I work because the research I'm involved in has the potential to make a real difference in the lives of people with HIV.

I work because I don't have the patience to stay with my baby 24/7. I'm a much better mama when I *am* home if I have three days a week of adult company and intense mental stimulation.

I work because I want to be able to afford to send my kid(s) to private school.
post #77 of 109
Because I have to. I would give anything to be able to sah with my ds.
post #78 of 109
Quote:
Originally Posted by ayme371
Because I have to. I would give anything to be able to sah with my ds.
I'll get slammed for saying this, but you can! As soon as I got pregnant, I called a SAHD friend of ours and offered my services for childcare if he ever decided to go back to work (out of the home). What started as 15 hours a week so he could play some golf has now blossomed into a great paying 40 hour a week job, with my now 2 1/2 year old still by my side every day. I get to make money, maintain financial independence, and have plenty of adult interaction with the other moms at play group, in parks, at the museum, pretty much everywhere we go. Plus, my boy gets pretend brothers to play with, which gives us all the social perks of daycare with none of the cooties.

Of course, like one mom said earlier, we have to follow our hearts to find our happiness. I don't suggest this for the moms who feel inclined to continue in a specific career path; I'm just offering my story for the moms who said they wish they could be home but can't.
post #79 of 109
I've thought about that, but I'd have to watch 7.5 kids, full time, at the county voucher rate to bring home what I make now PLUS keep contributing to my retirement. Sadly, that's above the legal limit of kids I can watch in my home. The retirement issue is CRITICAL to me since I saw what happened to my SAHM when my father suddenly took off after nearly 40 years of marriage, leaving her with no insurance, no means for an income (disability), no retirement & no eligibility for disability for her new health problems (because she was a SAHM for 30+ years and didn't have enough "points" in the system - nice system, eh???). We are counting down the days until she turns 65 and can get some sort of health care coverage.

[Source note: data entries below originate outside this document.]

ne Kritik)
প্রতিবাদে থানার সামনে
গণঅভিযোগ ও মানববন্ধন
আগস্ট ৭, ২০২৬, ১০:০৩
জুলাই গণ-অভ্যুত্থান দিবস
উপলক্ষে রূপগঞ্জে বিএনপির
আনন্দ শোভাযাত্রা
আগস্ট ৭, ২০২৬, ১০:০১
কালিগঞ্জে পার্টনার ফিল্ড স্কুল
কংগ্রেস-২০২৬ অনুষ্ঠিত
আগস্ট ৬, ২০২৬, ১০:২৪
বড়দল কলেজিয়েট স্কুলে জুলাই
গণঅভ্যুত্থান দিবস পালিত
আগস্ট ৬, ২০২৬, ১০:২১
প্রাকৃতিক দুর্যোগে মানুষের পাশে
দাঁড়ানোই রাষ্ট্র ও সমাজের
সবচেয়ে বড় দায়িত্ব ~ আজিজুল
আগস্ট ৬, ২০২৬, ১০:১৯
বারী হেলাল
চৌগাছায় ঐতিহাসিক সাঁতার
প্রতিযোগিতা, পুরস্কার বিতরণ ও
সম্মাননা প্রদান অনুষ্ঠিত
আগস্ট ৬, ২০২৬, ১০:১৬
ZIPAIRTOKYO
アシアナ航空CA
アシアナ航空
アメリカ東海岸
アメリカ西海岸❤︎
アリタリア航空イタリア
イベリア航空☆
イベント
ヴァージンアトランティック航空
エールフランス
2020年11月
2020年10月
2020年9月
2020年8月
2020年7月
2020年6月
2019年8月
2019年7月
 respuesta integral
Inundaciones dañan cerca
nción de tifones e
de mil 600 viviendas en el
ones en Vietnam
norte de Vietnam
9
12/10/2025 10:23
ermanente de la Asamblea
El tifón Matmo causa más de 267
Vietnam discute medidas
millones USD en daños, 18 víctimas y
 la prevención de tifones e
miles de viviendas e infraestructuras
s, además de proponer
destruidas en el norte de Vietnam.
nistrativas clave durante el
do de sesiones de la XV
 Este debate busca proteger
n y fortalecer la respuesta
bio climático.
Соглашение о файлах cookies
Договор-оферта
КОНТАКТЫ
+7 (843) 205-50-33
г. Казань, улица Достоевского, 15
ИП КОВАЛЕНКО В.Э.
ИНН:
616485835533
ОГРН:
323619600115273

Yeah - I'm slightly paranoid, I know... But that's my life & it's impacted me greatly.
post #80 of 109
I could feasibly practice law at home, but I would have to get training under a solo lawyer first b/c what I do now isn't terribly compatible with solo work, then client chase for heaven knows how many years to make half of what I do now. I worked for a solo lawyer one summer in law school who had to re establish a practice (which he did about two years before I started working for him) in a different area once his main client was taken over by a different company and he lost his main source of income. He worked more hours on average than I do now and made half as much and I'm sure his health insurance, etc. was way more expensive and he most certainly didn't get matching 401K contributions on top of a pension plan like I do (I won't even go into the reduction in stress level I enjoy due to job security, which after another year will be really, really solid). If I were the second income in the family I would think about it as a way to supplement income if necessary (or just contract work), but with me being in the breadwinner position I need something that pays more and is more stable, where you won't get screwed tomorrow if you lose your big clients to circumstances beyond your control. In the end, working from home would be more stress on the family and more time consuming and I don't think I would actually have more time with my kids and what time I would have would be more stress-filled. My parents went through a string of not very successful small businesses (the stress of which I often experienced along with them) and I have to say I like being taken care of by a big employer, in this case a gov't agency.